Gypsy Review - Citizen of the world!

PUBLISHED DATE : 06/Mar/2020

Gypsy Review - Citizen of the world!

Gypsy - Citizen of the world!

Bharat Vijayakumar


 

A group of people gathered around a televsion set are watching an India vs Pakistan cricket match. Kohli hits a fifty and Jiiva cheers. This is followed by a run out and Jiiva cheers again. So which side is he supporting? In the following scene he tells the heroine that India and Pakistan are the same for him. Essentially he is just cheering the sport on display and sees no boundaries (not the cricketing one). Raju Murugan's Gypsy is the tale of a man who is a citizen of the world and identifies himself as a human. A much needed message in these times but does Gypsy work as a film?

 

At the heart of Gypsy is a love story around which Rajamurugan tries to pack in a lot of social commentary. You nod in agreement with everything and the message about love and humanity is pertinent in the times we live in.
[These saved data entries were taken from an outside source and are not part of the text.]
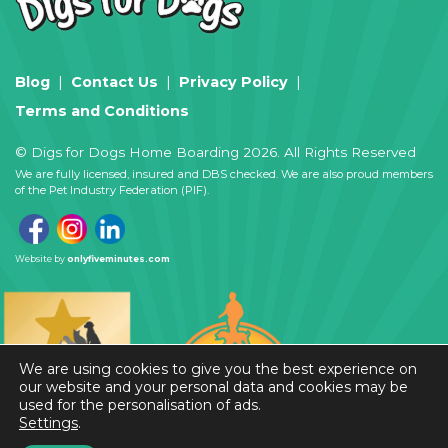
Blog
Contact Us
Privacy Policy
Terms and Conditions
© Digs for Dogs Home Boarding 2026. All Rights Reserved
We are fully licensed, insured and DBS checked. We are also proud members
of the Pet Industry Federation (PIF).
Website by
onlyfiveminutes.com
We are using cookies to give you the best experience on
our website and your personal data and cookies may be
used for the personalisation of ads.
Settings
.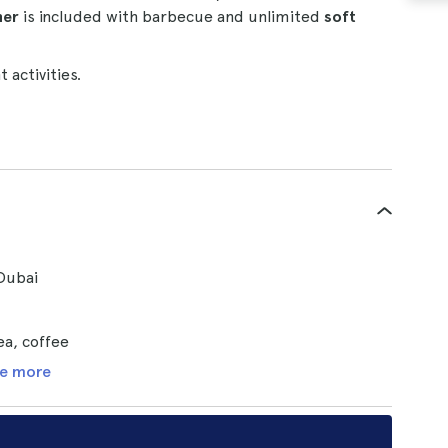
ner
is included with barbecue and unlimited
soft
 activities.
Dubai
ea, coffee
e more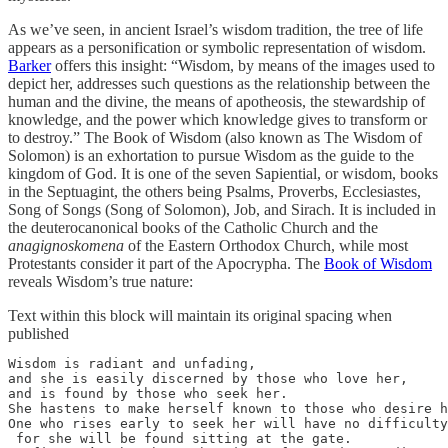
As we’ve seen, in ancient Israel’s wisdom tradition, the tree of life
appears as a personification or symbolic representation of wisdom.
Barker
offers this insight: “Wisdom, by means of the images used to
depict her, addresses such questions as the relationship between the
human and the divine, the means of apotheosis, the stewardship of
knowledge, and the power which knowledge gives to transform or
to destroy.” The Book of Wisdom (also known as The Wisdom of
Solomon) is an exhortation to pursue Wisdom as the guide to the
kingdom of God. It is one of the seven Sapiential, or wisdom, books
in the Septuagint, the others being Psalms, Proverbs, Ecclesiastes,
Song of Songs (Song of Solomon), Job, and Sirach. It is included in
the deuterocanonical books of the Catholic Church and the
anagignoskomena
of the Eastern Orthodox Church, while most
Protestants consider it part of the Apocrypha. The
Book of Wisdom
reveals Wisdom’s true nature:
Text within this block will maintain its original spacing when
published
Wisdom is radiant and unfading,

and she is easily discerned by those who love her, 

and is found by those who seek her.

She hastens to make herself known to those who desire h
One who rises early to seek her will have no difficulty
 for she will be found sitting at the gate.
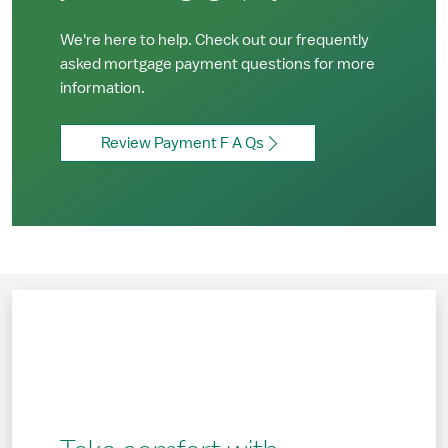
We're here to help. Check out our frequently
asked mortgage payment questions for more
information.
Review Payment F A Qs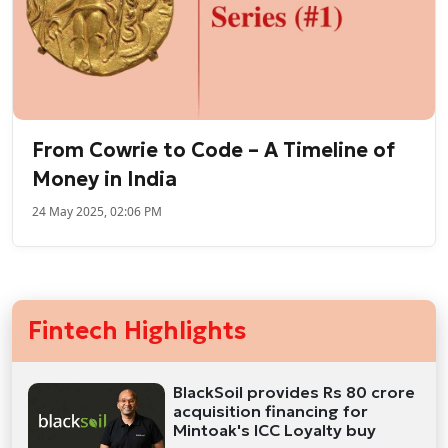
From Cowrie to Code – A Timeline of
Money in India
24 May 2025, 02:06 PM
Fintech Highlights
BlackSoil provides Rs 80 crore
acquisition financing for
Mintoak's ICC Loyalty buy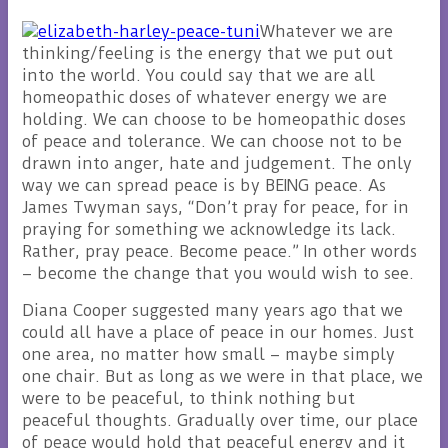
Whatever we are
thinking/feeling is the energy that we put out
into the world. You could say that we are all
homeopathic doses of whatever energy we are
holding. We can choose to be homeopathic doses
of peace and tolerance. We can choose not to be
drawn into anger, hate and judgement. The only
way we can spread peace is by BEING peace. As
James Twyman says, “Don’t pray for peace, for in
praying for something we acknowledge its lack.
Rather, pray peace. Become peace.” In other words
– become the change that you would wish to see.
Diana Cooper suggested many years ago that we
could all have a place of peace in our homes. Just
one area, no matter how small – maybe simply
one chair. But as long as we were in that place, we
were to be peaceful, to think nothing but
peaceful thoughts. Gradually over time, our place
of peace would hold that peaceful energy and it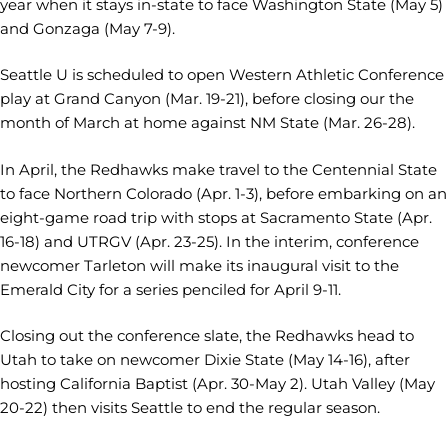
year when it stays in-state to face Washington State (May 5)
and Gonzaga (May 7-9).
Seattle U is scheduled to open Western Athletic Conference
play at Grand Canyon (Mar. 19-21), before closing our the
month of March at home against NM State (Mar. 26-28).
In April, the Redhawks make travel to the Centennial State
to face Northern Colorado (Apr. 1-3), before embarking on an
eight-game road trip with stops at Sacramento State (Apr.
16-18) and UTRGV (Apr. 23-25). In the interim, conference
newcomer Tarleton will make its inaugural visit to the
Emerald City for a series penciled for April 9-11.
Closing out the conference slate, the Redhawks head to
Utah to take on newcomer Dixie State (May 14-16), after
hosting California Baptist (Apr. 30-May 2). Utah Valley (May
20-22) then visits Seattle to end the regular season.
But the love story between Jiiva and Natasha Singh never really sucks us in and is treated superficially. We hardly feel their bond and so when riots throw the two away from each other, the yearning the two are supposed to feel never translates to us. Raju Murugan is more interested in what is happening around these two and this in a way never lets us close enough to the love story.

 

Jiiva as always comes up with an effortless performance. He is one actor who is so casual on screen. Hardly anyone else makes an impact. No character has significant screentime and the ploy to have them speak in various languages and to dub it in Tamil also dilutes the impact. Better performances and character arcs would have made a huge difference to Gypsy from what it is now. The climax is about how a person who kills during the riots and someone who is traumatized by the riots face each other. The former has undergone a transformation. But all these stay merely as ideas and the emotional impact that we ought to have felt is missing. Even a powerful and sort of a massy scene where Jiiva gives it back to a policeman who refuses to let him use the toilet doesn't give the high it is supposed to give.

 

The film as a whole is like a collection of scenes put together and there is no real flow a such. How much of this is due to the cuts by the censor is hard to tell. A young girl in burqa applying lipstick before going to meet her guy, a horse playing an important character being named Che,the tongue in cheek humour on the futility of religion, not taking sides as a Tamilian/Kannadiga/Hindu/Muslim - Raju Murugan makes his presence felt in these places. But these remain as highlights in a film whose focus keeps shifting.

 

The film also reminds us of Mehndi Circus which Raju Murugan had written. And much like that film the music here plays a key role here and Santosh Narayanan plays his part superbly.

 

Bottomline:


 

An extremely important message at this point of time but Gypsy falls short of creating an emotional impact.